60th Anniversary History of St. Mary's Church


The History of St. Mary's Church - 60th Anniversary

A small number of Catholics settled on farms in the vicinity of New Castle at an early date in its history, about the year 1831, for the Records of that time show us that Priests from Pittsburgh began to visit New Castle to administer to the spiritual wants of the few scattered families residing in this viscinity. A Mr. Doran appears to have been the pioneer member of the Faith in the County. He died and was buried near New Bedford in the year 1810. Nicholas Brian, who came to America with Gen. Lafayette, a Catholic and fought under his command during the Revolutionary War, selected the neighborhood of Mt. Jackson as his home after the cessation of hostilities, and was wont later to attend Mass at the house of James Mooney, who lived about a mile north of Mt. Jackson, whenever a Catholic Priest favored them a visit.

In 1852, a Father Reid built a frame Church, about 40 feet in lenth by 20 feet in height, on the side of the river west of the Town, and dedicated it to the Blessed Virgin. The contractor and builder of said Church was the father of the present Mr. Stritmater of this City.  Father Reid was succeeded by the Rev. Peter M'Garvey in 1854, who became the first resident Pastor, offering up the Holy Sacrifice alternately at that place and at New Bedford.

In June, 1855, Father Garvey was succeeded by the Rev. Thomas O'Farrell, who ministered to the Congregation and Missions until August, 1859, when he gave place to the Rev. John C. Farren. Upon his withdrawing in May, 1862, the Congregation was visited monthly for a year by the Rev. Thomas Walsh of Brady's Bend, Armstrong County. Rev. James Canevin, the uncle of our present Bishop, then became Pastor, and during his residence the Iron Trade of the Town began to assume its present proportions, and to draw thither a large number of Catholics, principally Irish who sought employment. The Church was no longer capable of accommodating them, nor could it be sufficiently enlarged.

Desiring a more suitable locality, Father Canevin purchased a large lot in the older part of the Town, corner of Beaver and North Streets, from the Crawford estate, for $4,000, and began the erection of a $15,000 Church.

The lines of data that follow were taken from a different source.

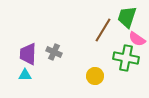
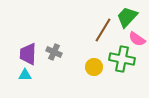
green trapezoid: rotated 25 degrees clockwise
green cross: moved 4 px left, 1 px down
yellow circle: moved 1 px left, 9 px up
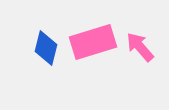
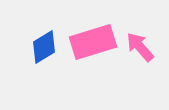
blue diamond: moved 2 px left, 1 px up; rotated 44 degrees clockwise
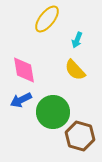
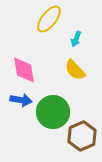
yellow ellipse: moved 2 px right
cyan arrow: moved 1 px left, 1 px up
blue arrow: rotated 145 degrees counterclockwise
brown hexagon: moved 2 px right; rotated 20 degrees clockwise
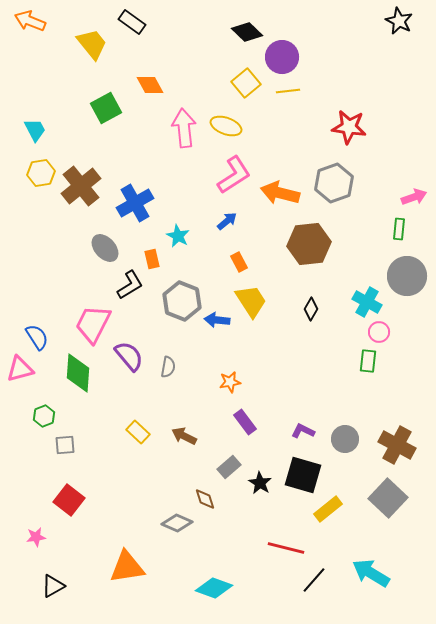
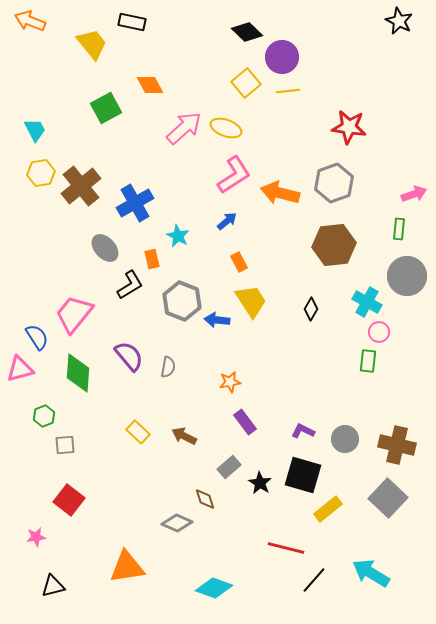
black rectangle at (132, 22): rotated 24 degrees counterclockwise
yellow ellipse at (226, 126): moved 2 px down
pink arrow at (184, 128): rotated 54 degrees clockwise
pink arrow at (414, 197): moved 3 px up
brown hexagon at (309, 244): moved 25 px right, 1 px down
pink trapezoid at (93, 324): moved 19 px left, 10 px up; rotated 12 degrees clockwise
brown cross at (397, 445): rotated 15 degrees counterclockwise
black triangle at (53, 586): rotated 15 degrees clockwise
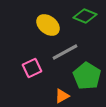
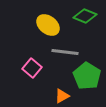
gray line: rotated 36 degrees clockwise
pink square: rotated 24 degrees counterclockwise
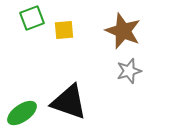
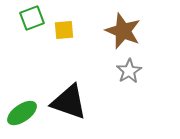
gray star: rotated 15 degrees counterclockwise
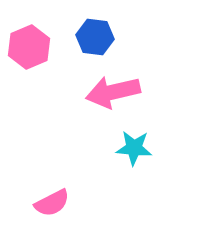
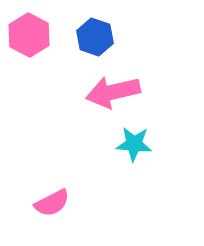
blue hexagon: rotated 12 degrees clockwise
pink hexagon: moved 12 px up; rotated 9 degrees counterclockwise
cyan star: moved 4 px up
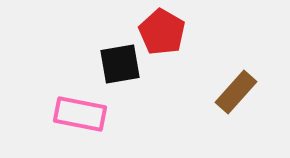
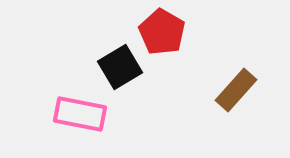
black square: moved 3 px down; rotated 21 degrees counterclockwise
brown rectangle: moved 2 px up
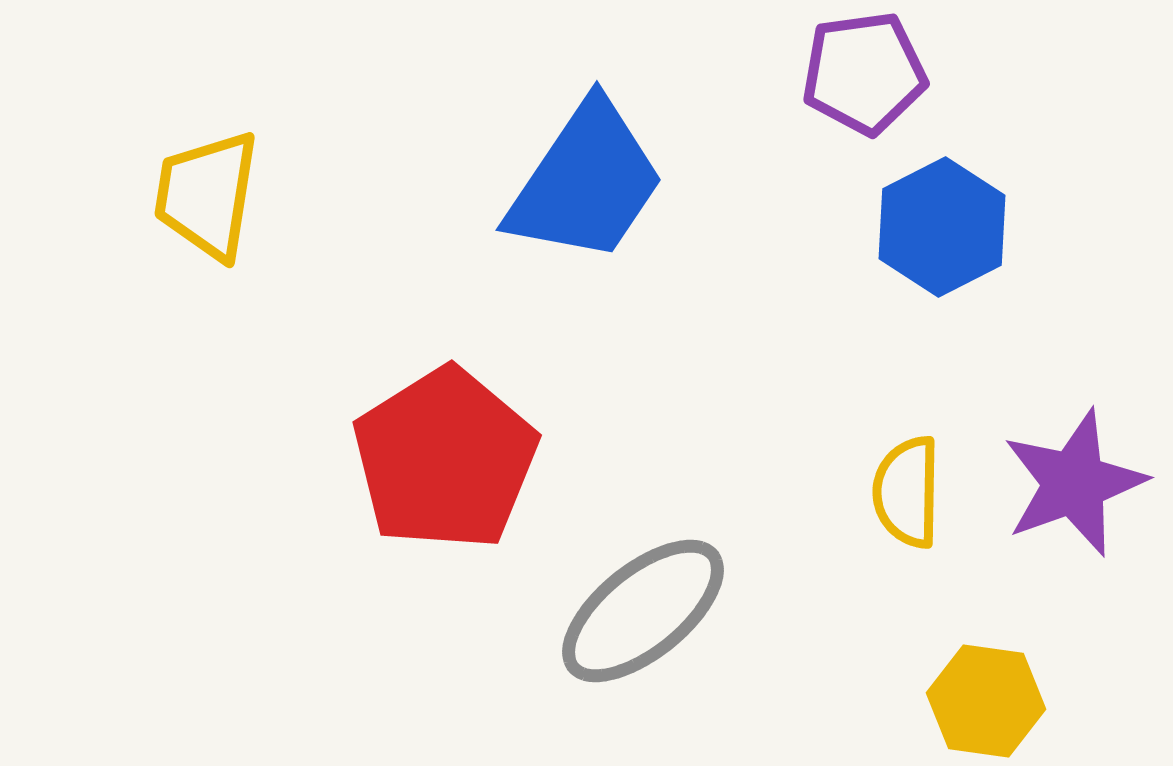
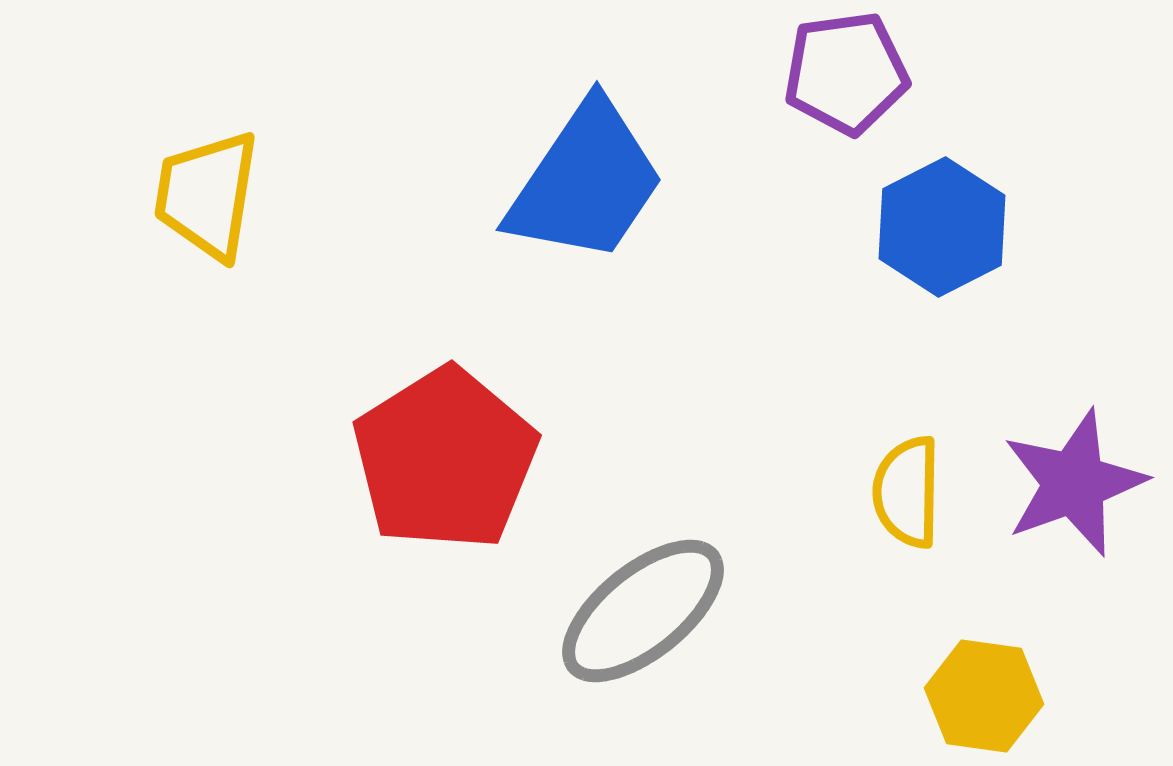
purple pentagon: moved 18 px left
yellow hexagon: moved 2 px left, 5 px up
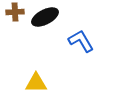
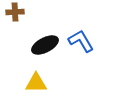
black ellipse: moved 28 px down
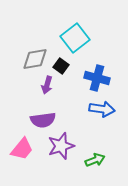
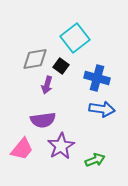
purple star: rotated 12 degrees counterclockwise
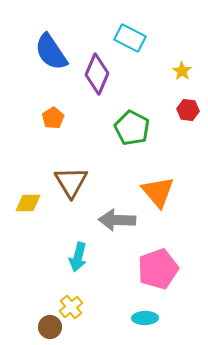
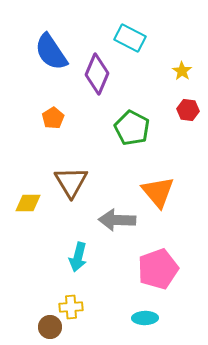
yellow cross: rotated 35 degrees clockwise
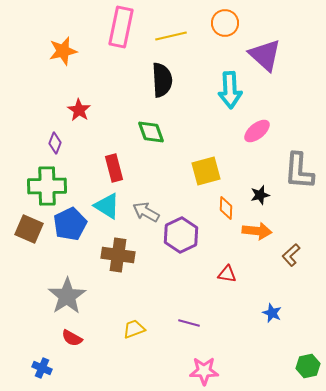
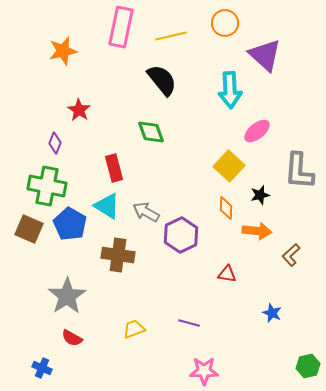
black semicircle: rotated 36 degrees counterclockwise
yellow square: moved 23 px right, 5 px up; rotated 32 degrees counterclockwise
green cross: rotated 12 degrees clockwise
blue pentagon: rotated 16 degrees counterclockwise
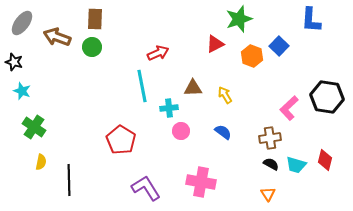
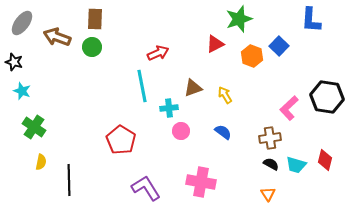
brown triangle: rotated 18 degrees counterclockwise
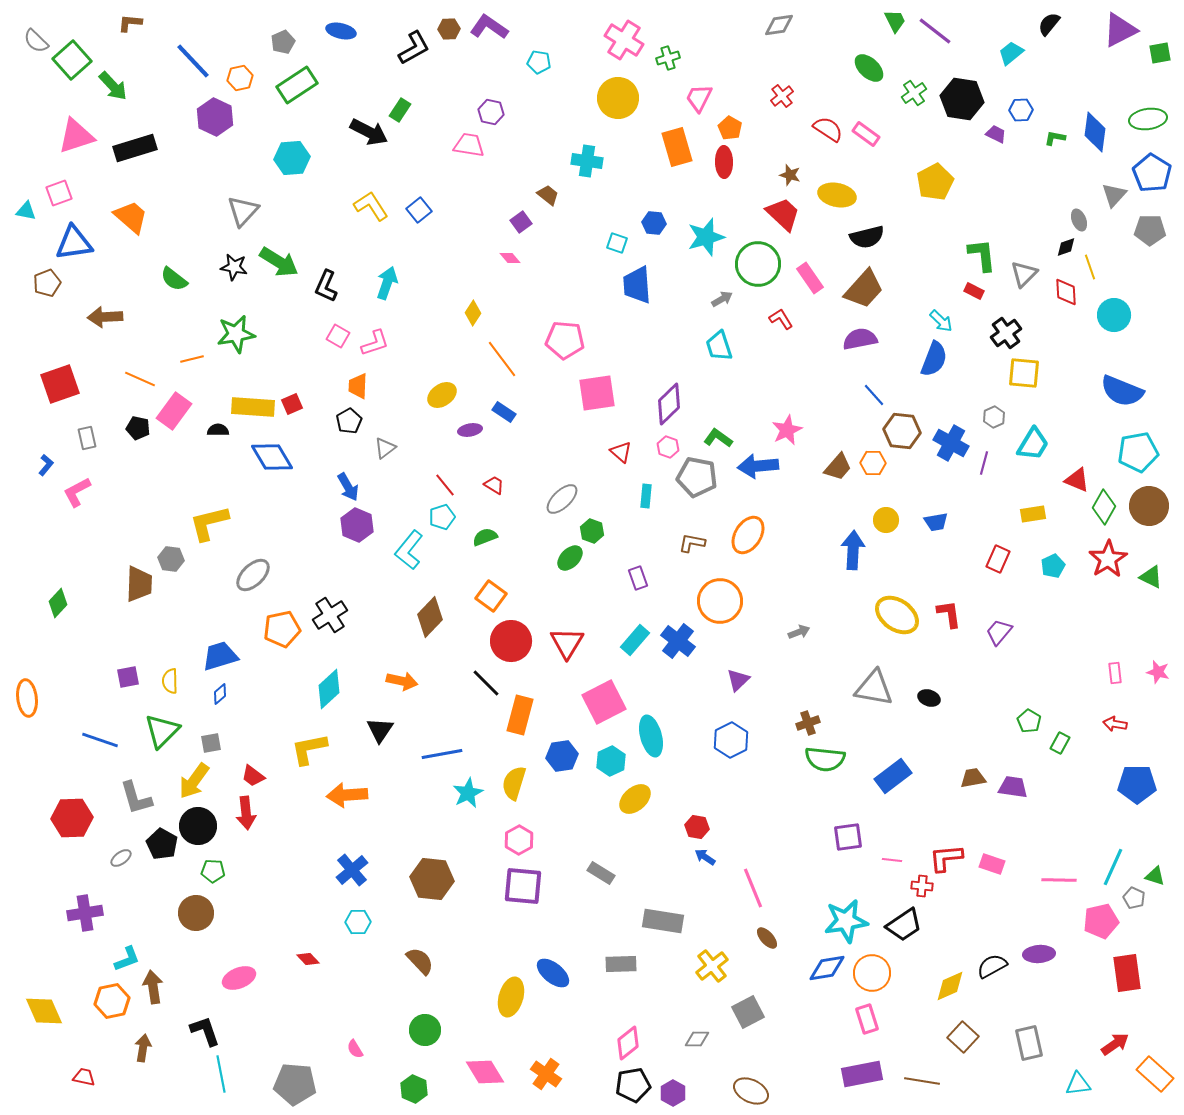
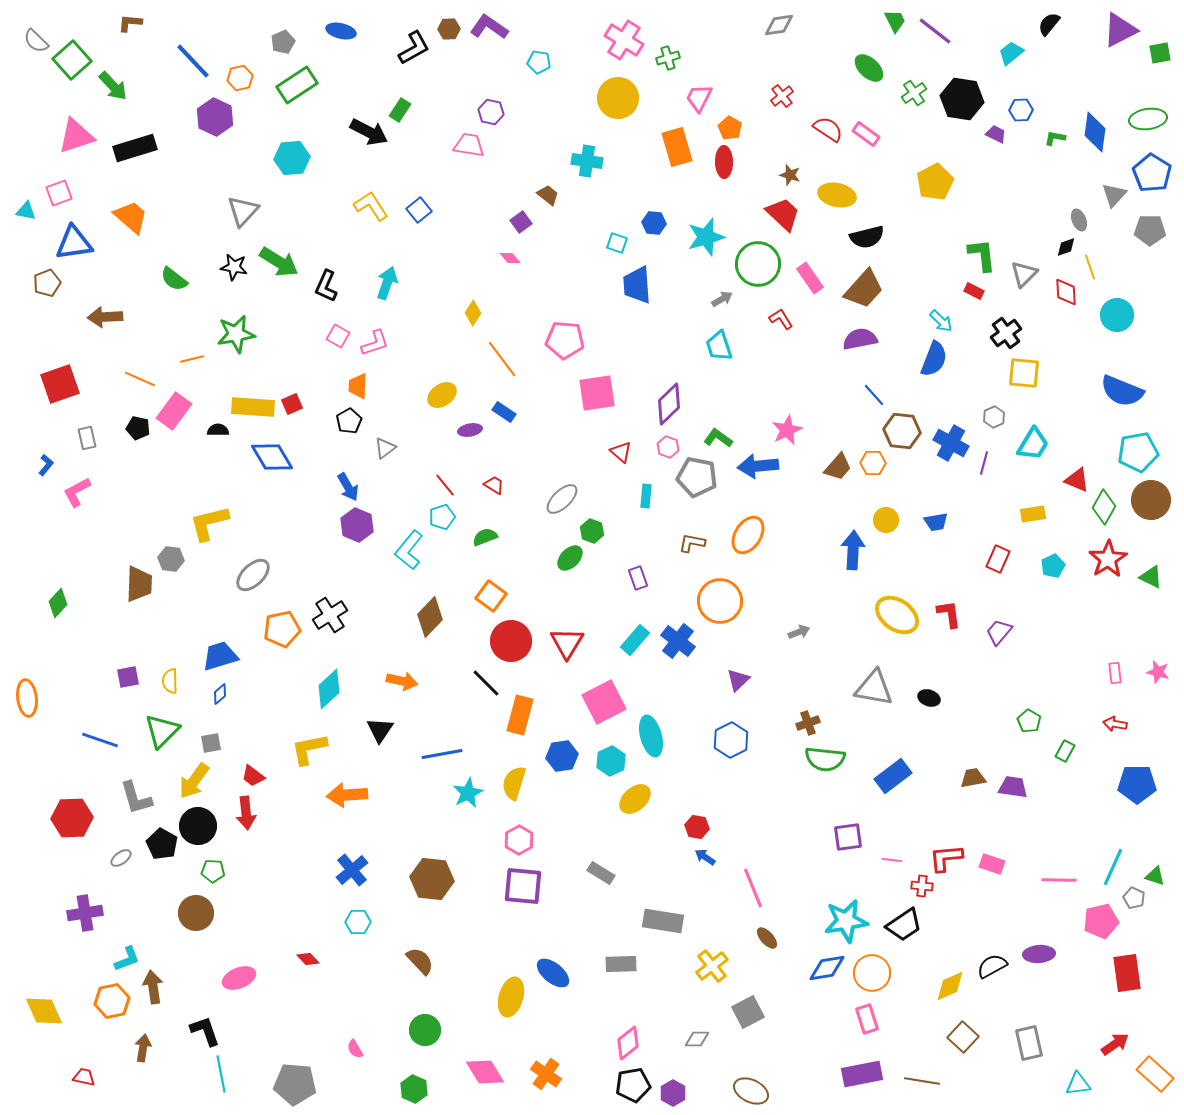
cyan circle at (1114, 315): moved 3 px right
brown circle at (1149, 506): moved 2 px right, 6 px up
green rectangle at (1060, 743): moved 5 px right, 8 px down
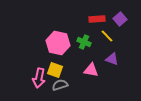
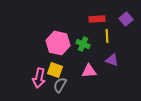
purple square: moved 6 px right
yellow line: rotated 40 degrees clockwise
green cross: moved 1 px left, 2 px down
purple triangle: moved 1 px down
pink triangle: moved 2 px left, 1 px down; rotated 14 degrees counterclockwise
gray semicircle: rotated 42 degrees counterclockwise
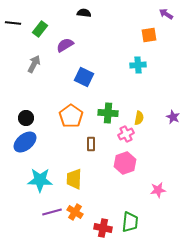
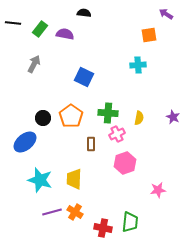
purple semicircle: moved 11 px up; rotated 42 degrees clockwise
black circle: moved 17 px right
pink cross: moved 9 px left
cyan star: rotated 15 degrees clockwise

The Corner Stone of this Church was laid July Fourth, 1866, but the Church was not finished for 5 years. The Congregation was now large and increasing rapidly. Father Hayes succeeded Father Canevin. In April, 1871, Father Hayes opened a School in a rented room under the direction of a lay Teacher, and in May purchased a large frame building across the street from the Church for a Pastoral Residence at the cost of $5,500; previous to that time the Pastor had occupied a rented house.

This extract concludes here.